Гойя с его сатирической необычайной любовью к деталям, его своеобразной линией и смелостью светотени мог бы в точности воспроизвести группу, собравшуюся внизу на веранде за чайным столом Аннет. Быть может, он один из всех художников мог бы отдать должное солнечным лучам, струившимся сквозь увитый плющом трельяж; матовой бронзе, старинному хрусталю, тонким ломтикам лимона в бледном янтаре чая; отдать должное самой Аннет, одетой в чёрные кружева, — в её красоте было что-то от белокурой испанки, хоть ей и не хватало одухотворённости женщин этого редкого типа; отдать должное седоволосой, затянутой в корсет степенности Уинифрид; седой и худощавой корректности Сомса; живому Майклу Монту, востроухому и востроглазому; смуглой, лениво улыбающейся, начинающей полнеть Имоджин; Просперу Профону, чья улыбка словно говорила: «Право, мистер Гойя, стоит ли изображать эту маленькую компанийку?», и, наконец, Джеку Кардигану, чьи невозмутимо сияющие глаза и полнокровный загар выдавали его руководящий принцип: «Я — англичанин и живу, чтобы быть здоровым».

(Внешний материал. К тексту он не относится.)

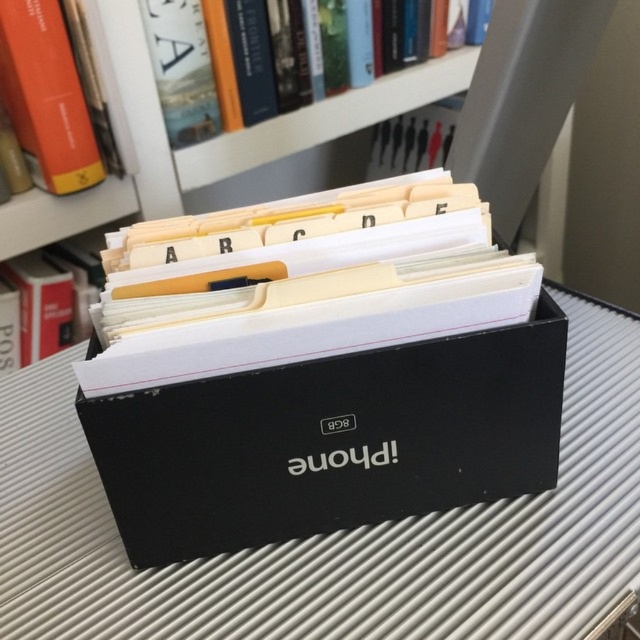 You are a delivery person who needs to place a package on the desk. The package is 1.2 meters long. There is a hardcover book at upper center on the desk. Is there enough space to place the package horizontally without moving the book?

The hardcover book at upper center and camera are 1.32 meters apart. Since the package is 1.2 meters long and the available space between the hardcover book at upper center and the camera is 1.32 meters, there is sufficient space to place the package horizontally without moving the book.

You are organizing items on a desk and need to place both the black matte box at center and the hardcover book at upper center. Given their sizes, which one should you place first to ensure stability?

The black matte box at center is larger than the hardcover book at upper center, so you should place the black matte box at center first to ensure stability.

You are standing in front of a desk with the black rectangular box labeled iPhone 8GB. There is a point at coordinates (337, 532). What object is located at that point?

The point at coordinates (337, 532) corresponds to the black matte box at center.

— Странно, кстати сказать, что Имоджин, которая девушкой торжественно обещала однажды у Тимоти не выходить замуж за хорошего человека, потому что все они так скучны, — что эта Имоджин вышла замуж за Джека Кардигана, в котором здоровье настолько стёрло все следы первородного греха, что она могла бы удалиться на покой с десятью тысячами других англичан и не найти различия между ними и тем, кого она избрала разделять с нею ложе. «О, Джек здоров до ужаса! — говорила она про него к великой радости матери. — За всю свою жизнь он не проболел ни единого дня. Он прошёл всю войну, не получив ни царапинки. Вы не представляете себе, до чего он здоров и жизнеспособен». И правда, он был настолько приспособлен к жизни, что не замечал, когда его жена флиртовала с другими мужчинами, что отчасти было весьма удобно. Однако она его любила, насколько можно любить спортивную машину, и любила двух Кардиганчиков, сделанных по его образцу. Её глаза лукаво сравнивали его сейчас с Проспером Профоном; кажется, не было такой «маленькой» игры или спорта, которых мсье Профон не испробовал бы — от кеглей до охоты на акул — и которые не надоели бы ему. Имоджин мечтала иногда, чтобы они надоели также и Джеку, который продолжал играть и говорить об игре с увлечением школьницы, только что научившейся хоккею; она не сомневалась, что в возрасте дядюшки Тимоти Джек будет играть в детский гольф на ковре в её спальне и «утирать кому-нибудь нос».